▸ GIVEN RECORDS

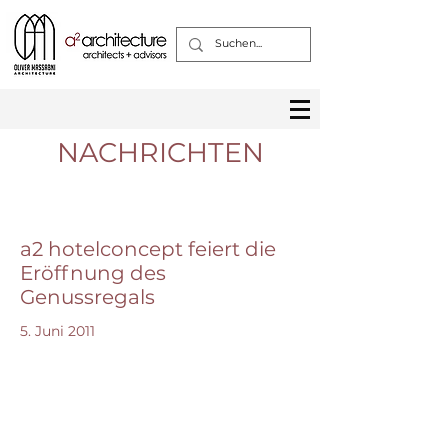
NACHRICHTEN
a2 hotelconcept feiert die
Eröffnung des
Genussregals
5. Juni 2011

▸ EXERCISE DESCRIPTION
When copying the entries above, keep each word as it is and exclude any image.

▸ YOUR SOLUTION
NACHRICHTEN
a2 hotelconcept feiert die
Eröffnung des
Genussregals
5. Juni 2011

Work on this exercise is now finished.